Friday, May 7, 2010
Mother’s Day is here this weekend…
I feel compelled to write…something…
Usually I would have been planning the “Sunday excursion”-My Mother loved to take long lazy drives in interesting areas.
One year we went and visited all the houses we had lived in around Los Angeles-Lynwood, Pico Rivera and home to Burbank.
More often we would head off to Solvang or the beach cities-just anywhere that was interesting and scenic…in her later years it became more and more important to her.
Finally in 2006 too tired and too sick to stay any longer she left us…it has gotten easier to bear but the emptiness is still very real.

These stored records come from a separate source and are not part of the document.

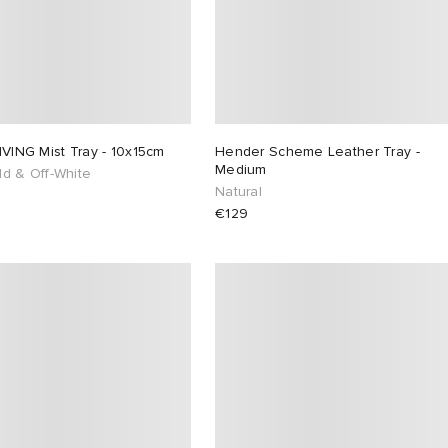
IVING Mist Tray - 10x15cm
Hender Scheme Leather Tray -
Medium
ld & Off-White
Natural
€129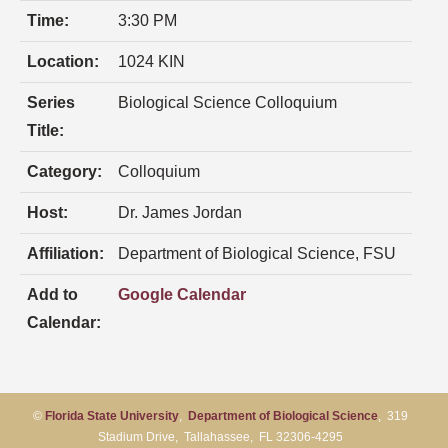
Time:
3:30 PM
Location:
1024 KIN
Series
Biological Science Colloquium
Title:
Category:
Colloquium
Host:
Dr. James Jordan
Affiliation:
Department of Biological Science, FSU
Add to
Google Calendar
Calendar:
©
Florida State University
,
Department of Biological Science
, 319
Stadium Drive, Tallahassee, FL 32306-4295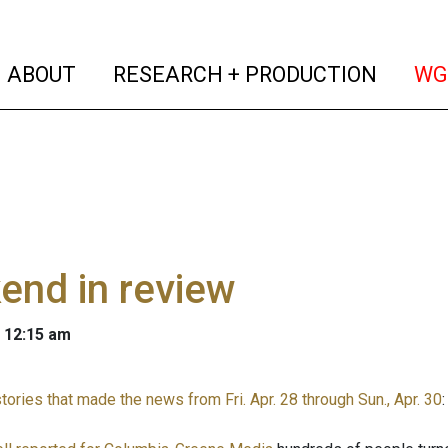
(current)
(curren
ABOUT
RESEARCH + PRODUCTION
WG
end in review
 12:15 am
ories that made the news from Fri. Apr. 28 through Sun., Apr. 30
: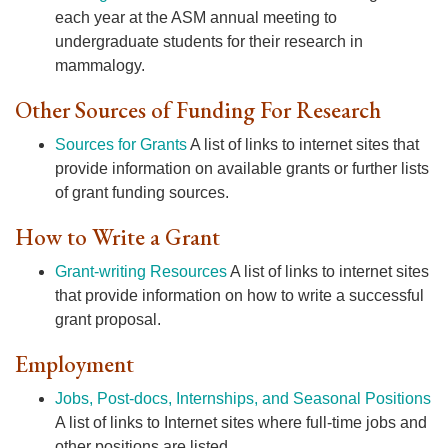
each year at the ASM annual meeting to
undergraduate students for their research in
mammalogy.
Other Sources of Funding For Research
Sources for Grants
A list of links to internet sites that
provide information on available grants or further lists
of grant funding sources.
How to Write a Grant
Grant-writing Resources
A list of links to internet sites
that provide information on how to write a successful
grant proposal.
Employment
Jobs, Post-docs, Internships, and Seasonal Positions
A list of links to Internet sites where full-time jobs and
other positions are listed.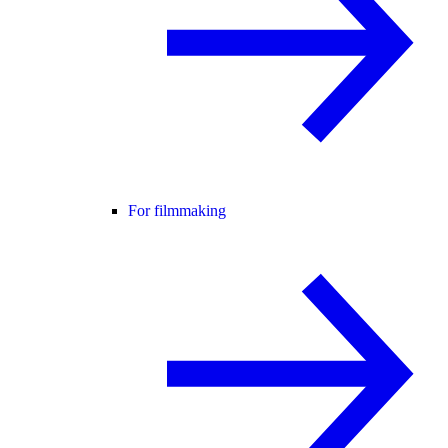
For filmmaking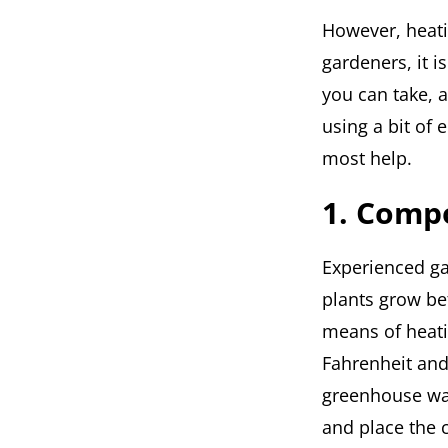
However, heatin
gardeners, it 
you can take, 
using a bit of 
most help.
1. Comp
Experienced ga
plants grow bet
means of heati
Fahrenheit and
greenhouse war
and place the 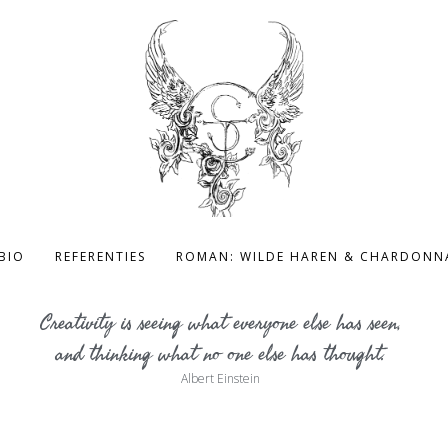
BIO
REFERENTIES
ROMAN: WILDE HAREN & CHARDONN
Creativity is seeing what everyone else has seen,
and thinking what no one else has thought.
Albert Einstein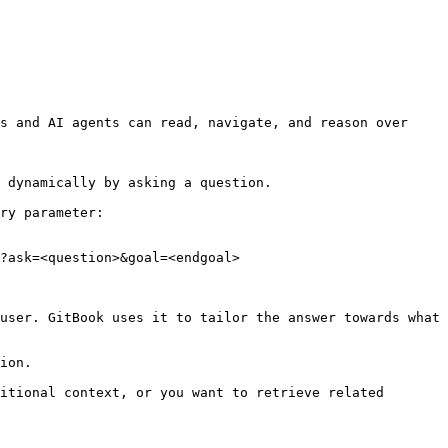
s and AI agents can read, navigate, and reason over 
 dynamically by asking a question.

ry parameter:

?ask=<question>&goal=<endgoal>

user. GitBook uses it to tailor the answer towards what 
ion.

itional context, or you want to retrieve related 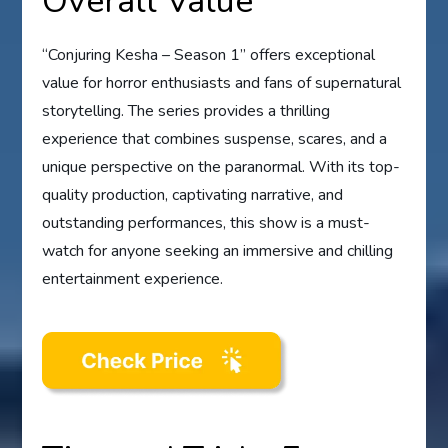
Overall Value
“Conjuring Kesha – Season 1” offers exceptional
value for horror enthusiasts and fans of supernatural
storytelling. The series provides a thrilling
experience that combines suspense, scares, and a
unique perspective on the paranormal. With its top-
quality production, captivating narrative, and
outstanding performances, this show is a must-
watch for anyone seeking an immersive and chilling
entertainment experience.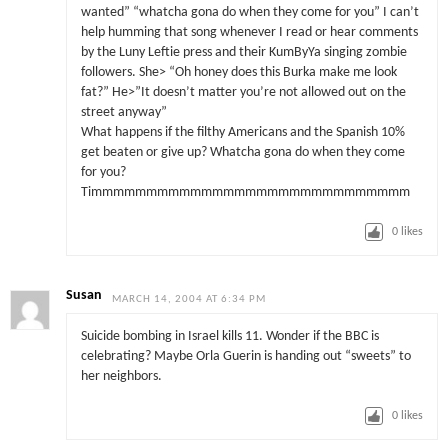
wanted” “whatcha gona do when they come for you” I can’t
help humming that song whenever I read or hear comments
by the Luny Leftie press and their KumByYa singing zombie
followers. She> “Oh honey does this Burka make me look
fat?” He>”It doesn’t matter you’re not allowed out on the
street anyway”
What happens if the filthy Americans and the Spanish 10%
get beaten or give up? Whatcha gona do when they come
for you?
Timmmmmmmmmmmmmmmmmmmmmmmmmmmmm
0
likes
Susan
MARCH 14, 2004 AT 6:34 PM
Suicide bombing in Israel kills 11. Wonder if the BBC is
celebrating? Maybe Orla Guerin is handing out “sweets” to
her neighbors.
0
likes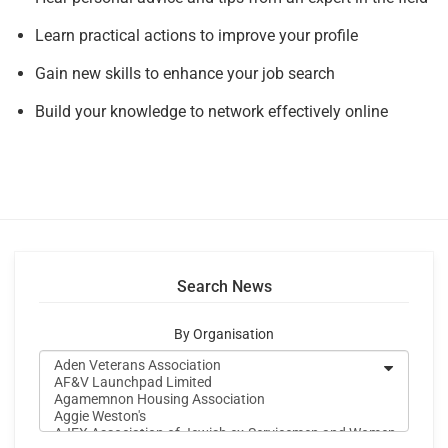
Learn practical actions to improve your profile
Gain new skills to enhance your job search
Build your knowledge to network effectively online
Search News
By Organisation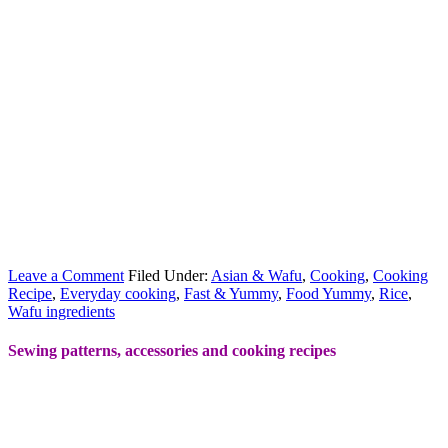
Leave a Comment
Filed Under:
Asian & Wafu
,
Cooking
,
Cooking
Recipe
,
Everyday cooking
,
Fast & Yummy
,
Food Yummy
,
Rice
,
Wafu ingredients
Sewing patterns, accessories and cooking recipes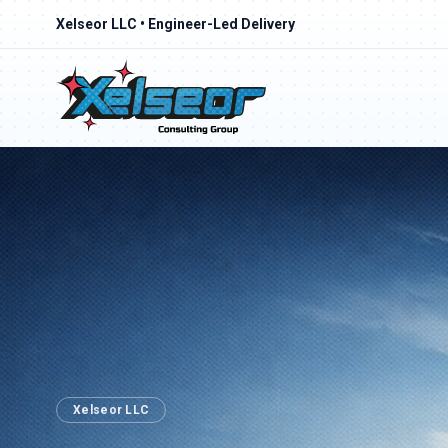
Xelseor LLC • Engineer-Led Delivery
Xelseor LLC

I used to talk to her everyday-we worked together on many projects: Costume Design, Crafts designs, she made dolls and I painted the faces, I made dolls and she made the sample clothes, I designed many items for her to create and then we would take them along when we did the big craft shows on the east coast and sell them for her---she loved getting that extra money.
I hope she never figured out that as her work became less professional and just didn’t sell we would find a Salvation Army or Goodwill bin and make a donation and bring her home the money as if she had sold out…little deceptions are allowed sometimes.
She was terrified of ending up in a rest home-she always bore a great deal of guilt because she had put her Mother in one when she could no longer take care of her.
Luckily my sister was head of nursing at a very luxurious retirement hotel in the ritzy part of the valley but despite all we did Mother was never happy there and made sure we knew it.
I drove from Burbank over to Woodland Hills almost every day despite not being well myself at the time and she often asked when I was taking her home.
At the end knowing what I know now I’m sorry we didn’t take her home and let hospice come there-I think a few days in her own place might have made a difference…I’ll never know now.
When I went to work at Disneyland I was still quite fragile and often I would see children being horrible to their mothers-usually I could shrug it off but occasionally when I saw a Mother’s eyes well up with tears I would admonish the little devils to be kind to their Mothers since I didn’t have mine anymore…amazingly I never got into trouble for it.
We often only know the full value of a person after they are gone.
I certainly was close to my Mother and though we bickered and had spats we managed on a day to day basis to not make each other too crazy.
I think we expect our parents to live forever…I don’t know.
I read somewhere that as long as you have one parent you maintain that “safe” childlike calm but when you lose the last one you move into the position where you are guarding the gate between this world and the next-it’s one reason it is so hard for a parent to outlive their child-it just goes against the laws of nature.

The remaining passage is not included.